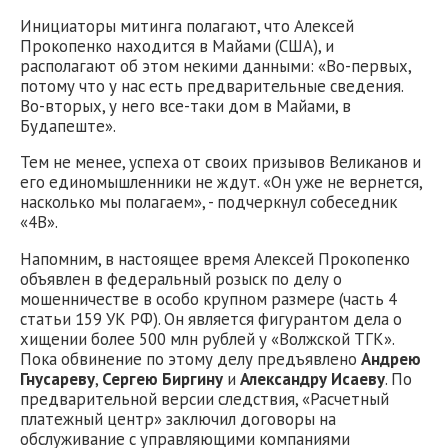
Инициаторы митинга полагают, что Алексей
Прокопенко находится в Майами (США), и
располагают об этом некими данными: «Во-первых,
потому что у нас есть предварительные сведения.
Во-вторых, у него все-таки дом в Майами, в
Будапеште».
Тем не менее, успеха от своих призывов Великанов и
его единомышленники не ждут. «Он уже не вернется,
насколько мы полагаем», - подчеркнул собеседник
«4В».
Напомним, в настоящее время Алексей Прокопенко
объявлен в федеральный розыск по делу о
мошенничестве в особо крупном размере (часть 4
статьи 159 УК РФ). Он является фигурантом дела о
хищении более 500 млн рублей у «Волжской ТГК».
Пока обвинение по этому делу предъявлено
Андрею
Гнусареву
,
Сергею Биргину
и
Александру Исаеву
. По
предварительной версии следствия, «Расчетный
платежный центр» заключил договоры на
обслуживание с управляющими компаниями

---

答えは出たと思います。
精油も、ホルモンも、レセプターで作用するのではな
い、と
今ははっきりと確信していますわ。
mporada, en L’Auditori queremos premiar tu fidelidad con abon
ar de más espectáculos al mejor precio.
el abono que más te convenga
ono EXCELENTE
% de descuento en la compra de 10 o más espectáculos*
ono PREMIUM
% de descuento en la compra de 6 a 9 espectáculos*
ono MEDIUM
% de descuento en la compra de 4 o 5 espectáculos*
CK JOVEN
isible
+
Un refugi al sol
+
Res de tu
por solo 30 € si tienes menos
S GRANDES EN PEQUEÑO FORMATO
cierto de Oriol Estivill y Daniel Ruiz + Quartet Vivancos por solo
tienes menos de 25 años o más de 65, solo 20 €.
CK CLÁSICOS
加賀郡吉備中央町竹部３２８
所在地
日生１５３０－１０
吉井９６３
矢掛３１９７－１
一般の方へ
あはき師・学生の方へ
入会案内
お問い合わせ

---

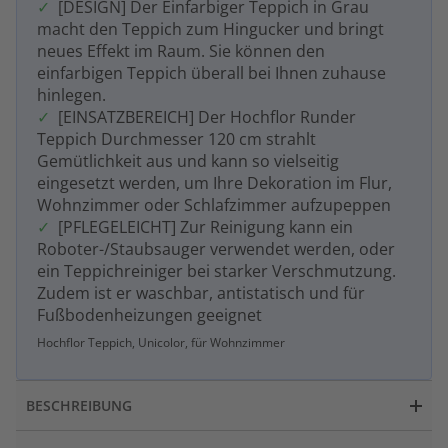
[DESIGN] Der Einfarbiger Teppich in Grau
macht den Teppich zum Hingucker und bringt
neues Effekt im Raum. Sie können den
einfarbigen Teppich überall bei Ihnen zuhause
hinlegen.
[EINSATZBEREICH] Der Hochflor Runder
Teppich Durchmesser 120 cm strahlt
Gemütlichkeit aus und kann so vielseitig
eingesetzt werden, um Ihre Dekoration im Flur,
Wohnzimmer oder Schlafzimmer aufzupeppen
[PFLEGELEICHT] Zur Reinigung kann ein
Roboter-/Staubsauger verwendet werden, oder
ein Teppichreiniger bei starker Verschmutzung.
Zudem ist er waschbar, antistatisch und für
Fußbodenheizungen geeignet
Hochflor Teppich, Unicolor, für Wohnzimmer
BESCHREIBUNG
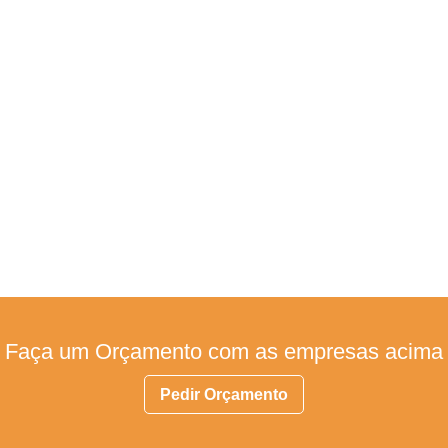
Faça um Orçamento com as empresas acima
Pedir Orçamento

**EXERCISE DETAILS**
Which lines of the data include the string "menos"? Find them and copy each one.

**ANSWER BOX**
por solo 30 € si tienes menos
tienes menos de 25 años o más de 65, solo 20 €.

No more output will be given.